RAG, and why i like it
i like retrieval because it stops the model from guessing as much.
instead of expecting the model to remember everything, i give it the relevant context at the right time.
that helps with:
- accuracy,
- specificity,
- long documents,
- product knowledge,
- support workflows,
- and domain-heavy apps.
for me, RAG is not just a fancy AI term. it is a way to keep the model grounded.
reminders and rules
i also like reminders.
sometimes the model knows the rule, but still drifts.
so i repeat important things like:
- stay concise,
- use the right language,
- prefer structured output,
- do not guess,
- do not invent facts,
- ask one question at a time,
- or escalate when needed.
that kind of repetition is not wasteful to me. it is stabilizing.
output shape matters a lot
if the app needs JSON, tables, summaries, decisions, or special formatting, i make that explicit.
because the model is not just writing for a human. it is often writing for the product too.
that is why output constraints matter.
the more precise the output format, the easier the app becomes to consume downstream.
why i split problems and solutions
in some products, i separate the prompt into stages.
for example:
- first identify the problem,
- then produce the solution.
that helps when the input is messy, broad, or incomplete.
it also makes the system easier to debug because i can see where the failure happened:
- in understanding,
- in reasoning,
- or in final response generation.
the real benefit
the biggest benefit of structured prompting is not just better answers.
it is controllability.
you can guide the model without constantly fighting it.
that means:
- fewer regressions,
- better consistency,
- easier testing,
- better support for edge cases,
- and a stronger product experience overall.
what i have learned
after building this way for a while, i do not see prompts as “just text.”

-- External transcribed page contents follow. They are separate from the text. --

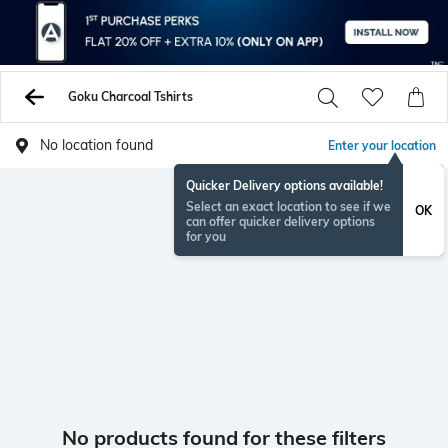
Goku Charcoal Tshirts
No location found
Enter your location
Quicker Delivery options available!
Select an exact location to see if we
OK
can offer quicker delivery options
for you
No products found for these filters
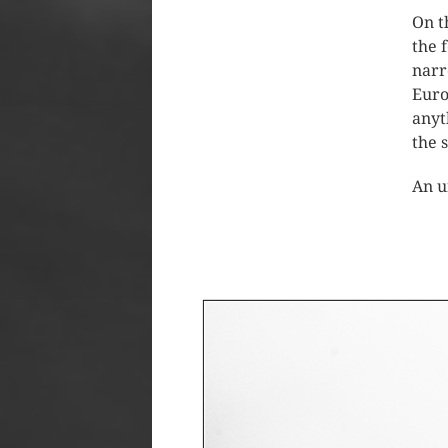
On t
the 
narr
Euro
anyt
the 
An u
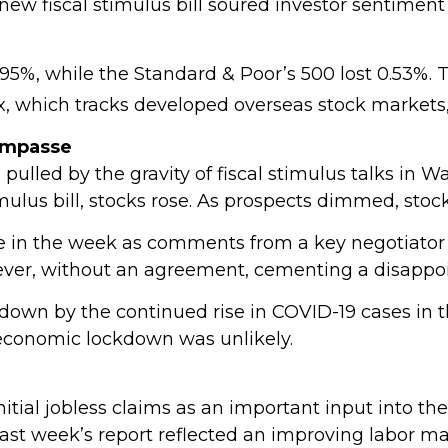
new fiscal stimulus bill soured investor sentiment
.95%, while the Standard & Poor’s 500 lost 0.53%
x, which tracks developed overseas stock markets,
Impasse
pulled by the gravity of fiscal stimulus talks in W
mulus bill, stocks rose. As prospects dimmed, stoc
ate in the week as comments from a key negotiator
wever, without an agreement, cementing a disappo
own by the continued rise in COVID-19 cases in t
 economic lockdown was unlikely.
ial jobless claims as an important input into the
ast week’s report reflected an improving labor ma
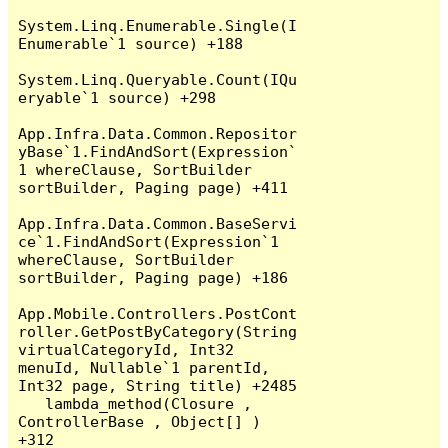
System.Linq.Enumerable.Single(I
Enumerable`1 source) +188

System.Linq.Queryable.Count(IQu
eryable`1 source) +298

App.Infra.Data.Common.Repositor
yBase`1.FindAndSort(Expression`
1 whereClause, SortBuilder 
sortBuilder, Paging page) +411

App.Infra.Data.Common.BaseServi
ce`1.FindAndSort(Expression`1 
whereClause, SortBuilder 
sortBuilder, Paging page) +186

App.Mobile.Controllers.PostCont
roller.GetPostByCategory(String 
virtualCategoryId, Int32 
menuId, Nullable`1 parentId, 
Int32 page, String title) +2485

   lambda_method(Closure , 
ControllerBase , Object[] ) 
+312
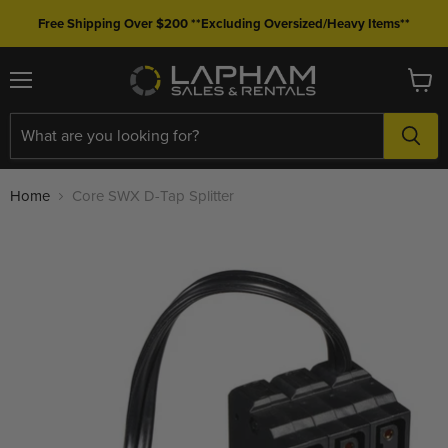
Free Shipping Over $200 **Excluding Oversized/Heavy Items**
Menu
View
cart
Home
Core SWX D-Tap Splitter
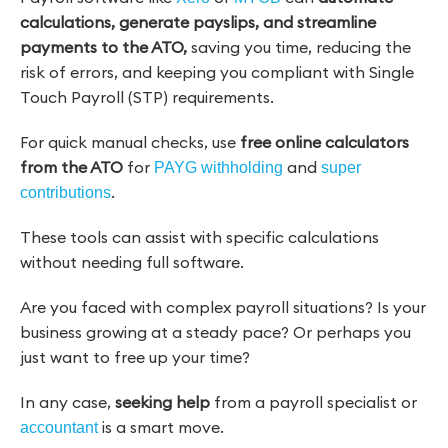
calculations, generate payslips, and streamline
payments to the ATO,
saving you time, reducing the
risk of errors, and keeping you compliant with Single
Touch Payroll (STP) requirements.
For quick manual checks, use
free online calculators
from the ATO
for
and
PAYG withholding
super
.
contributions
These tools can assist with specific calculations
without needing full software.
Are you faced with complex payroll situations? Is your
business growing at a steady pace? Or perhaps you
just want to free up your time?
In any case,
seeking help
from a payroll specialist or
is a smart move.
accountant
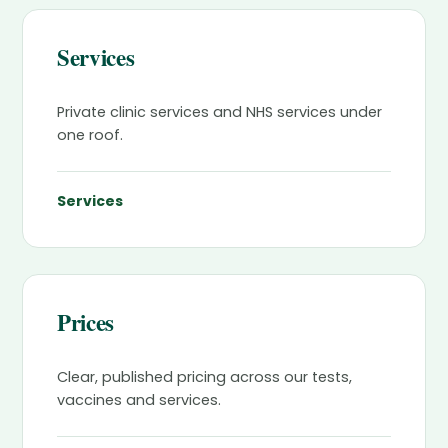
Services
Private clinic services and NHS services under
one roof.
Services
Prices
Clear, published pricing across our tests,
vaccines and services.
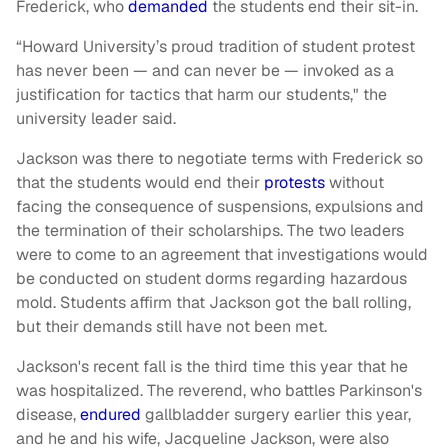
Frederick, who
demanded
the students end their sit-in.
“Howard University’s proud tradition of student protest
has never been — and can never be — invoked as a
justification for tactics that harm our students," the
university leader said.
Jackson was there to negotiate terms with Frederick so
that the students would end their
protests
without
facing the consequence of suspensions, expulsions and
the termination of their scholarships. The two leaders
were to come to an agreement that investigations would
be conducted on student dorms regarding hazardous
mold. Students affirm that Jackson got the ball rolling,
but their demands still have not been met.
Jackson's recent fall is the third time this year that he
was hospitalized. The reverend, who battles Parkinson's
disease,
endured
gallbladder surgery earlier this year,
and he and his wife, Jacqueline Jackson, were also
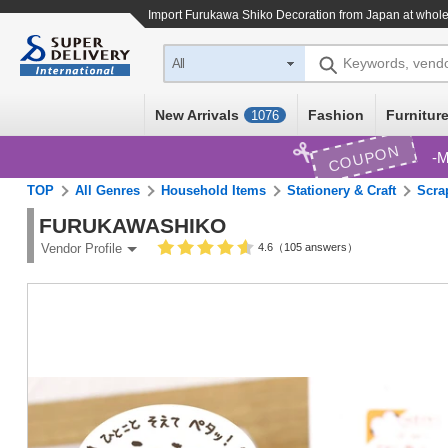
Import
Furukawa Shiko Decoration
from Japan at whole
Keywords, vend
All
New Arrivals
Fashion
Furniture
1076
COUPON
M
TOP
All Genres
Household Items
Stationery & Craft
Scra
FURUKAWASHIKO
4.6（105 answers）
Vendor Profile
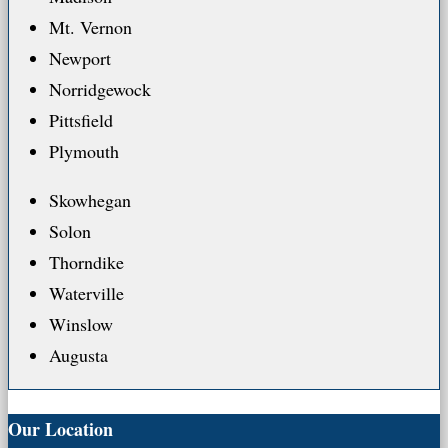
Mt. Vernon
Newport
Norridgewock
Pittsfield
Plymouth
Skowhegan
Solon
Thorndike
Waterville
Winslow
Augusta
Our Location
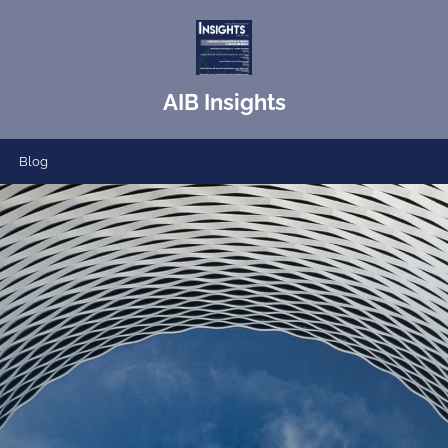
AIB Insights
Blog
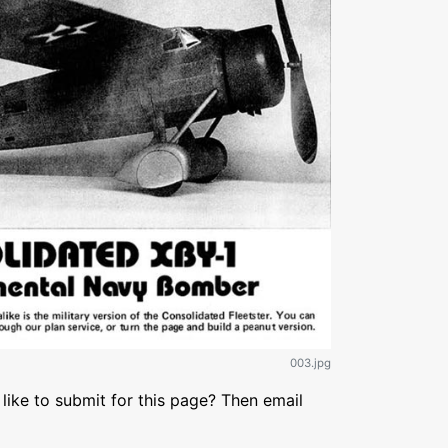
003.jpg
like to submit for this page? Then email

i see them like product infrastructure.
if the prompt is clean, the app becomes easier to trust.
if the context is good, the model becomes more useful.
if the rules are clear, the output becomes safer.
if the reminders are strong, the system stays aligned longer.
that is the part people miss.
final thought
a strong AI product is not only about the model.
it is about the whole prompt system around it:
- context,
- retrieval,
- rules,
- reminders,
- output shape,
- and how all of that fits the user’s task.
that is the style i use.
and in my experience, it drastically improves product quality.